*WHAT YOU HAVE TO DO:*
Set down the full listing exactly as given. Any pictures are to be left out.

*SOURCE MATERIAL:*
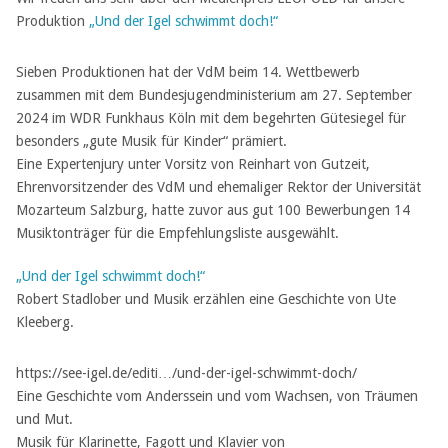
Produktion
„Und der Igel schwimmt doch!“
Sieben Produktionen hat der VdM beim 14. Wettbewerb
zusammen mit dem Bundesjugendministerium am 27. September
2024 im WDR Funkhaus Köln mit dem begehrten Gütesiegel für
besonders „gute Musik für Kinder“ prämiert.
Eine Expertenjury unter Vorsitz von Reinhart von Gutzeit,
Ehrenvorsitzender des VdM und ehemaliger Rektor der Universität
Mozarteum Salzburg, hatte zuvor aus gut 100 Bewerbungen 14
Musiktonträger für die Empfehlungsliste ausgewählt.
„Und der Igel schwimmt doch!“
Robert Stadlober und Musik erzählen eine Geschichte von Ute
Kleeberg.
https://see-igel.de/editi…/und-der-igel-schwimmt-doch/
Eine Geschichte vom Anderssein und vom Wachsen, von Träumen
und Mut.
Musik für Klarinette, Fagott und Klavier von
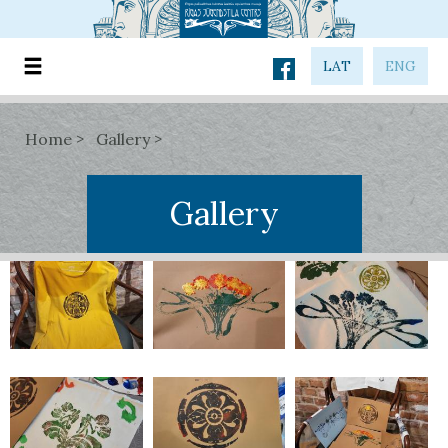
LAT
ENG
Home
Gallery
Gallery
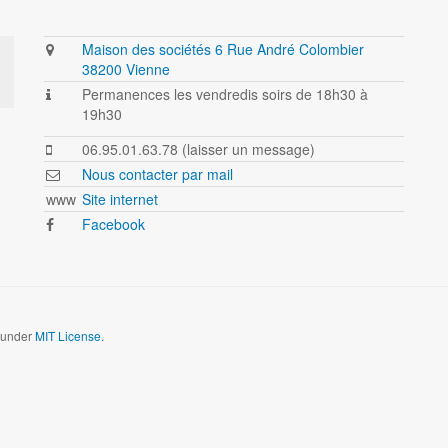
Maison des sociétés 6 Rue André Colombier
38200 Vienne
Permanences les vendredis soirs de 18h30 à
19h30
06.95.01.63.78 (laisser un message)
Nous contacter par mail
www
Site internet
Facebook
d under
MIT License.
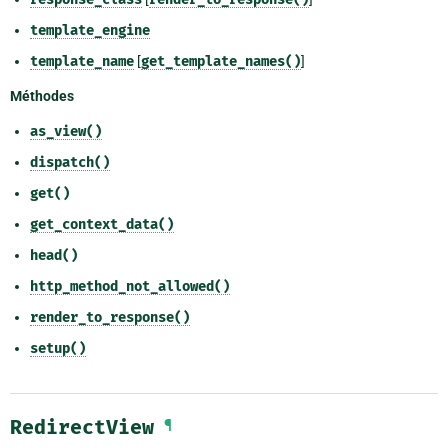
template_engine
template_name
[
get_template_names()
]
Méthodes
as_view()
dispatch()
get()
get_context_data()
head()
http_method_not_allowed()
render_to_response()
setup()
RedirectView
¶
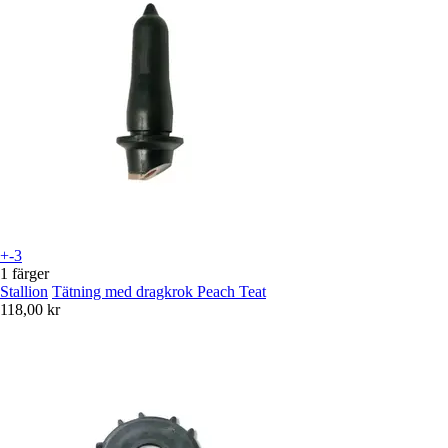
+-3
1 färger
Stallion
Tätning med dragkrok Peach Teat
118,00 kr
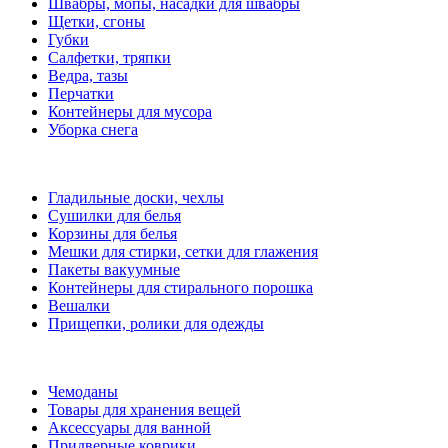
Швабры, мопы, насадки для швабры
Щетки, сгоны
Губки
Салфетки, тряпки
Ведра, тазы
Перчатки
Контейнеры для мусора
Уборка снега
Гладильные доски, чехлы
Сушилки для белья
Корзины для белья
Мешки для стирки, сетки для глажения
Пакеты вакуумные
Контейнеры для стирального порошка
Вешалки
Прищепки, ролики для одежды
Чемоданы
Товары для хранения вещей
Аксессуары для ванной
Придверные коврики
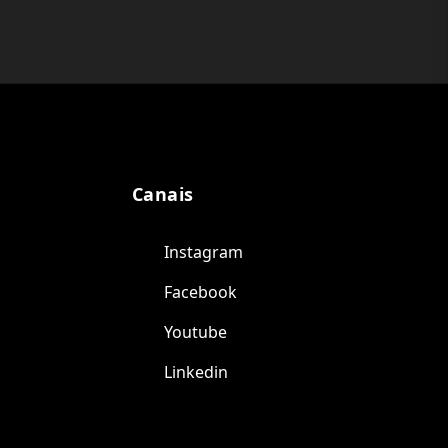
Canais
Instagram
Facebook
Youtube
Linkedin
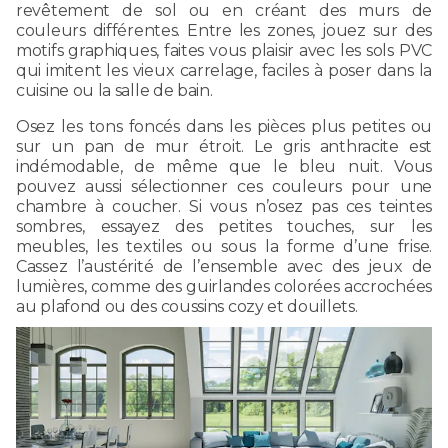
revêtement de sol ou en créant des murs de
couleurs différentes. Entre les zones, jouez sur des
motifs graphiques, faites vous plaisir avec les sols PVC
qui imitent les vieux carrelage, faciles à poser dans la
cuisine ou la salle de bain.
Osez les tons foncés dans les pièces plus petites ou
sur un pan de mur étroit. Le gris anthracite est
indémodable, de même que le bleu nuit. Vous
pouvez aussi sélectionner ces couleurs pour une
chambre à coucher. Si vous n’osez pas ces teintes
sombres, essayez des petites touches, sur les
meubles, les textiles ou sous la forme d’une frise.
Cassez l’austérité de l’ensemble avec des jeux de
lumières, comme des guirlandes colorées accrochées
au plafond ou des coussins cozy et douillets.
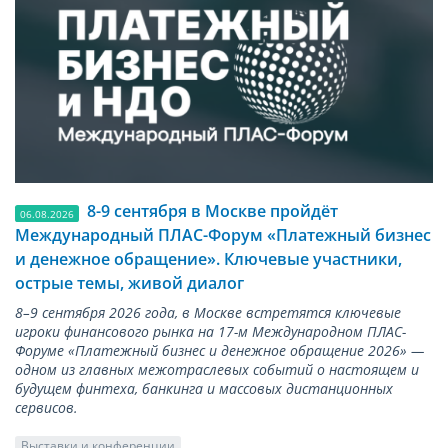
8-9 сентября в Москве пройдёт
06.08.2026
Международный ПЛАС-Форум «Платежный бизнес
и денежное обращение». Ключевые участники,
острые темы, живой диалог
8–9 сентября 2026 года, в Москве встретятся ключевые
игроки финансового рынка на 17-м Международном ПЛАС-
Форуме «Платежный бизнес и денежное обращение 2026» —
одном из главных межотраслевых событий о настоящем и
будущем финтеха, банкинга и массовых дистанционных
сервисов.
Выставки и конференции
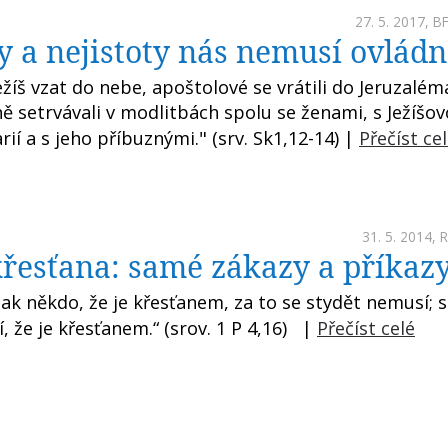
27. 5. 2017,
B
 a nejistoty nás nemusí ovlád
ežíš vzat do nebe, apoštolové se vrátili do Jeruzalém
ě setrvávali v modlitbách spolu se ženami, s Ježíšo
í a s jeho příbuznými." (srv. Sk1,12-14) |
Přečíst ce
31. 5. 2014,
křesťana: samé zákazy a příkaz
šak někdo, že je křesťanem, za to se stydět nemusí; s
, že je křesťanem.“ (srov. 1 P 4,16) |
Přečíst celé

*WRITTEN RESPONSE:*
Produktion
„Und der Igel schwimmt doch!“
Sieben Produktionen hat der VdM beim 14. Wettbewerb
zusammen mit dem Bundesjugendministerium am 27. September
2024 im WDR Funkhaus Köln mit dem begehrten Gütesiegel für
besonders „gute Musik für Kinder“ prämiert.
Eine Expertenjury unter Vorsitz von Reinhart von Gutzeit,
Ehrenvorsitzender des VdM und ehemaliger Rektor der Universität
Mozarteum Salzburg, hatte zuvor aus gut 100 Bewerbungen 14
Musiktonträger für die Empfehlungsliste ausgewählt.
„Und der Igel schwimmt doch!“
Robert Stadlober und Musik erzählen eine Geschichte von Ute
Kleeberg.
https://see-igel.de/editi…/und-der-igel-schwimmt-doch/
Eine Geschichte vom Anderssein und vom Wachsen, von Träumen
und Mut.
Musik für Klarinette, Fagott und Klavier von
LAT
ENG
Home
Gallery
Gallery
Maison des sociétés 6 Rue André Colombier
38200 Vienne
Permanences les vendredis soirs de 18h30 à
19h30
06.95.01.63.78 (laisser un message)
Nous contacter par mail
www
Site internet
Facebook
d under
MIT License.
template_engine
template_name
[
get_template_names()
]
Méthodes
as_view()
dispatch()
get()
get_context_data()
head()
http_method_not_allowed()
render_to_response()
setup()
RedirectView
¶
+-3
1 färger
Stallion
Tätning med dragkrok Peach Teat
118,00 kr
Швабры, мопы, насадки для швабры
Щетки, сгоны
Губки
Салфетки, тряпки
Ведра, тазы
Перчатки
Контейнеры для мусора
Уборка снега
Гладильные доски, чехлы
Сушилки для белья
Корзины для белья
Мешки для стирки, сетки для глажения
Пакеты вакуумные
Контейнеры для стирального порошка
Вешалки
Прищепки, ролики для одежды
Чемоданы
Товары для хранения вещей
Аксессуары для ванной
Придверные коврики
Canais
Instagram
Facebook
Youtube
Linkedin
revêtement de sol ou en créant des murs de
couleurs différentes. Entre les zones, jouez sur des
motifs graphiques, faites vous plaisir avec les sols PVC
qui imitent les vieux carrelage, faciles à poser dans la
cuisine ou la salle de bain.
Osez les tons foncés dans les pièces plus petites ou
sur un pan de mur étroit. Le gris anthracite est
indémodable, de même que le bleu nuit. Vous
pouvez aussi sélectionner ces couleurs pour une
chambre à coucher. Si vous n’osez pas ces teintes
sombres, essayez des petites touches, sur les
meubles, les textiles ou sous la forme d’une frise.
Cassez l’austérité de l’ensemble avec des jeux de
lumières, comme des guirlandes colorées accrochées
au plafond ou des coussins cozy et douillets.
8-9 сентября в Москве пройдёт
06.08.2026
Международный ПЛАС-Форум «Платежный бизнес
и денежное обращение». Ключевые участники,
острые темы, живой диалог
8–9 сентября 2026 года, в Москве встретятся ключевые
игроки финансового рынка на 17-м Международном ПЛАС-
Форуме «Платежный бизнес и денежное обращение 2026» —
одном из главных межотраслевых событий о настоящем и
будущем финтеха, банкинга и массовых дистанционных
сервисов.
Выставки и конференции
27. 5. 2017,
B
 a nejistoty nás nemusí ovlád
ežíš vzat do nebe, apoštolové se vrátili do Jeruzalém
ě setrvávali v modlitbách spolu se ženami, s Ježíšo
í a s jeho příbuznými." (srv. Sk1,12-14) |
Přečíst ce
31. 5. 2014,
křesťana: samé zákazy a příkaz
šak někdo, že je křesťanem, za to se stydět nemusí; s
, že je křesťanem.“ (srov. 1 P 4,16) |
Přečíst celé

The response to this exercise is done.